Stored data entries
----

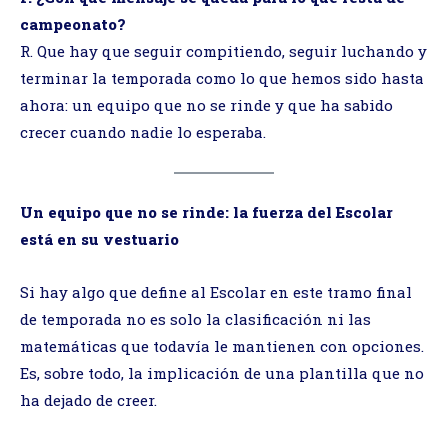
campeonato?
R. Que hay que seguir compitiendo, seguir luchando y
terminar la temporada como lo que hemos sido hasta
ahora: un equipo que no se rinde y que ha sabido
crecer cuando nadie lo esperaba.
Un equipo que no se rinde: la fuerza del Escolar
está en su vestuario
Si hay algo que define al Escolar en este tramo final
de temporada no es solo la clasificación ni las
matemáticas que todavía le mantienen con opciones.
Es, sobre todo, la implicación de una plantilla que no
ha dejado de creer.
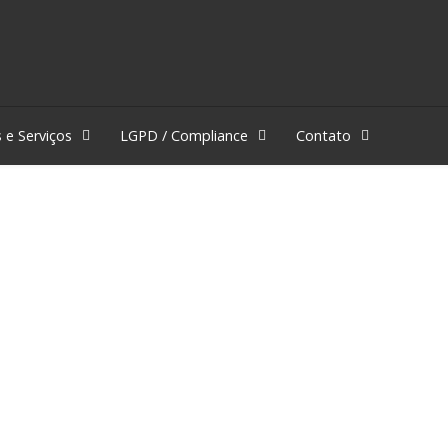
 e Serviços
LGPD / Compliance
Contato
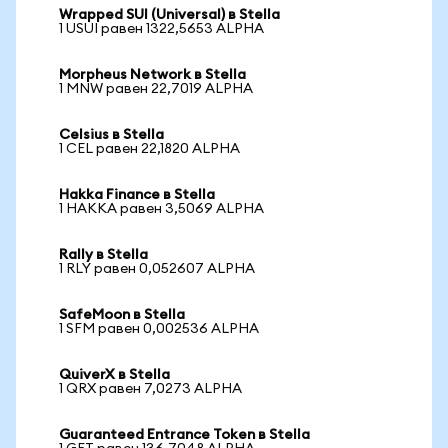
Wrapped SUI (Universal) в Stella
1 USUI равен 1322,5653 ALPHA
Morpheus Network в Stella
1 MNW равен 22,7019 ALPHA
Celsius в Stella
1 CEL равен 22,1820 ALPHA
Hakka Finance в Stella
1 HAKKA равен 3,5069 ALPHA
Rally в Stella
1 RLY равен 0,052607 ALPHA
SafeMoon в Stella
1 SFM равен 0,002536 ALPHA
QuiverX в Stella
1 QRX равен 7,0273 ALPHA
Guaranteed Entrance Token в Stella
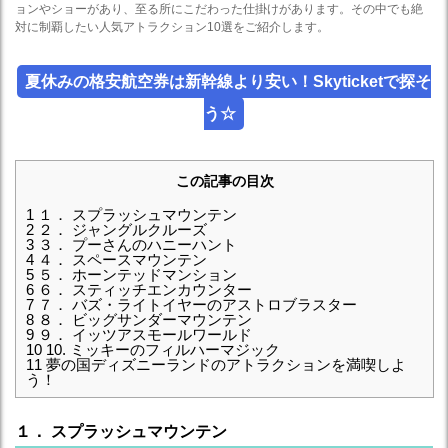
ョンやショーがあり、至る所にこだわった仕掛けがあります。その中でも絶
対に制覇したい人気アトラクション10選をご紹介します。
夏休みの格安航空券は新幹線より安い！Skyticketで探そ
う☆
この記事の目次
1
１． スプラッシュマウンテン
2
２． ジャングルクルーズ
3
３． プーさんのハニーハント
4
４． スペースマウンテン
5
５． ホーンテッドマンション
6
６． スティッチエンカウンター
7
７． バズ・ライトイヤーのアストロブラスター
8
８． ビッグサンダーマウンテン
9
９． イッツアスモールワールド
10
10. ミッキーのフィルハーマジック
11
夢の国ディズニーランドのアトラクションを満喫しよ
う！
１． スプラッシュマウンテン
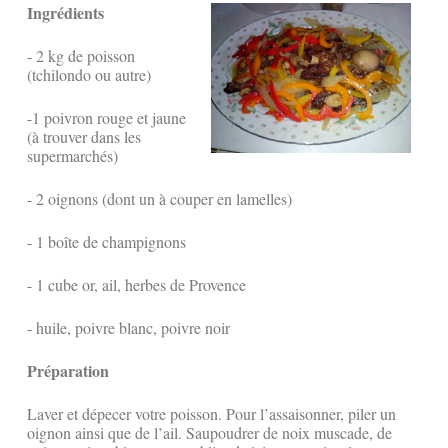
Ingrédients
- 2 kg de poisson
(tchilondo ou autre)
-1 poivron rouge et jaune
(à trouver dans les
supermarchés)
- 2 oignons (dont un à couper en lamelles)
- 1 boîte de champignons
- 1 cube or, ail, herbes de Provence
- huile, poivre blanc, poivre noir
Préparation
Laver et dépecer votre poisson. Pour l’assaisonner, piler un
oignon ainsi que de l’ail. Saupoudrer de noix muscade, de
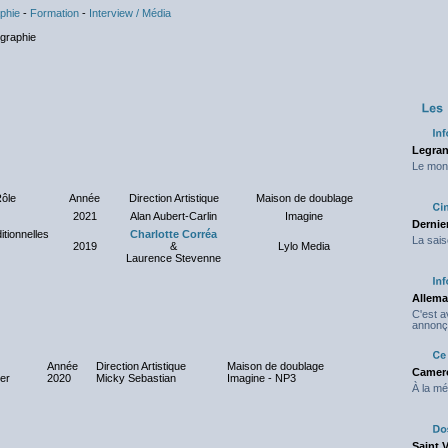
phie
-
Formation
-
Interview / Média
Legran
Le mond
ôle
Année
Direction Artistique
Maison de doublage
2021
Alan Aubert-Carlin
Imagine
Dernier
itionnelles
Charlotte Corréa
La sais
2019
&
Lylo Media
Laurence Stevenne
Allema
C'est 
annonç
Année
Direction Artistique
Maison de doublage
Camero
er
2020
Micky Sebastian
Imagine - NP3
À la mé
Saint 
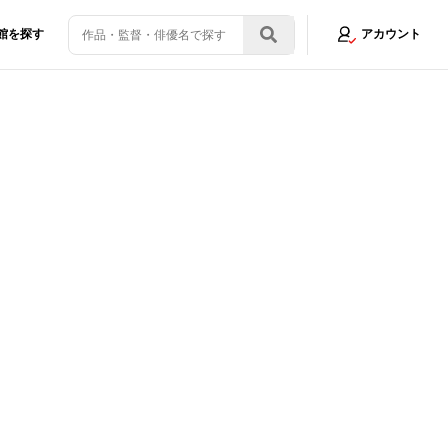
館を探す
アカウント
築できた」
画像11/13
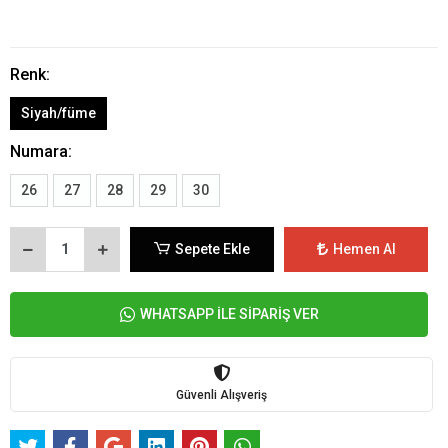
Renk:
Siyah/füme
Numara:
26
27
28
29
30
Sepete Ekle
Hemen Al
WHATSAPP İLE SİPARİŞ VER
Güvenli Alışveriş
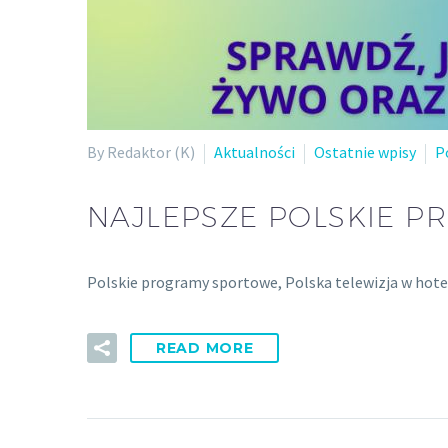
By Redaktor (K)
Aktualności
Ostatnie wpisy
P
NAJLEPSZE POLSKIE 
Polskie programy sportowe, Polska telewizja w hotelu
READ MORE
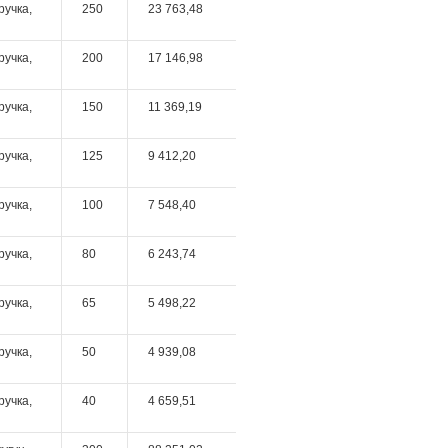
ручка,
250
23 763,48
ручка,
200
17 146,98
ручка,
150
11 369,19
ручка,
125
9 412,20
ручка,
100
7 548,40
ручка,
80
6 243,74
ручка,
65
5 498,22
ручка,
50
4 939,08
ручка,
40
4 659,51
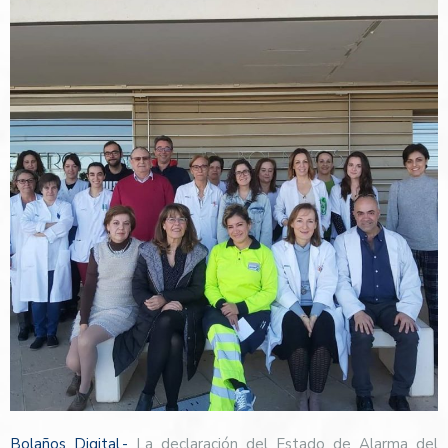
Bolaños Digital.-
La declaración del Estado de Alarma del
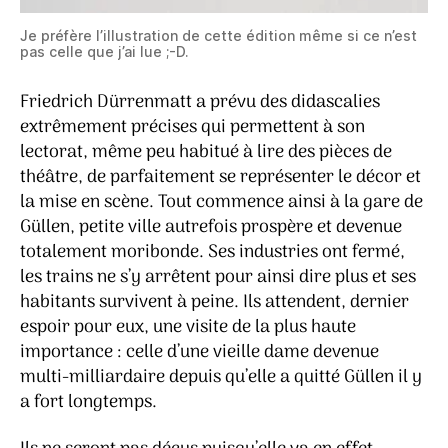
Je préfère l’illustration de cette édition même si ce n’est
pas celle que j’ai lue ;-D.
Friedrich Dürrenmatt a prévu des didascalies
extrêmement précises qui permettent à son
lectorat, même peu habitué à lire des pièces de
théâtre, de parfaitement se représenter le décor et
la mise en scène. Tout commence ainsi à la gare de
Güllen, petite ville autrefois prospère et devenue
totalement moribonde. Ses industries ont fermé,
les trains ne s’y arrêtent pour ainsi dire plus et ses
habitants survivent à peine. Ils attendent, dernier
espoir pour eux, une visite de la plus haute
importance : celle d’une vieille dame devenue
multi-milliardaire depuis qu’elle a quitté Güllen il y
a fort longtemps.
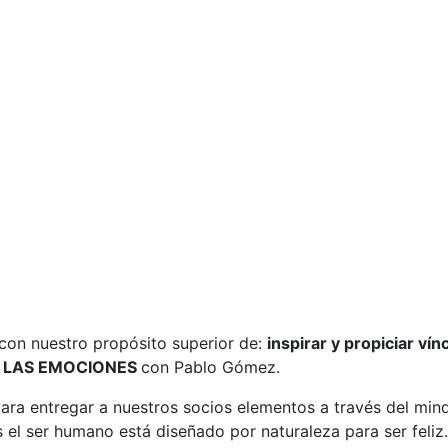
con nuestro propósito superior de:
inspirar y propiciar ví
E LAS EMOCIONES
con Pablo Gómez.
ara entregar a nuestros socios elementos a través del mind
 el ser humano está diseñado por naturaleza para ser feliz.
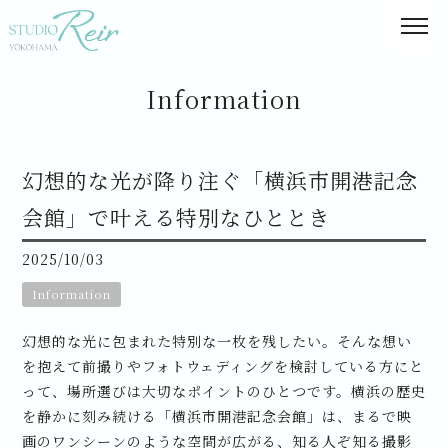
Information
幻想的な光が降り注ぐ「横浜市開港記念
会館」で叶える特別なひととき
2025/10/03
Information
幻想的な光に包まれた特別な一枚を残したい。そんな想い
を抱えて前撮りやフォトウェディングを検討している方にと
って、場所選びは大切なポイントのひとつです。横浜の歴史
を静かに刻み続ける「横浜市開港記念会館」は、まるで映
画のワンシーンのような空間が広がる、知る人ぞ知る撮影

----

▶ [The task] Answer with one number only: how many lines in the data contain the word "равен"?

▶ [Solution to this exercise] 7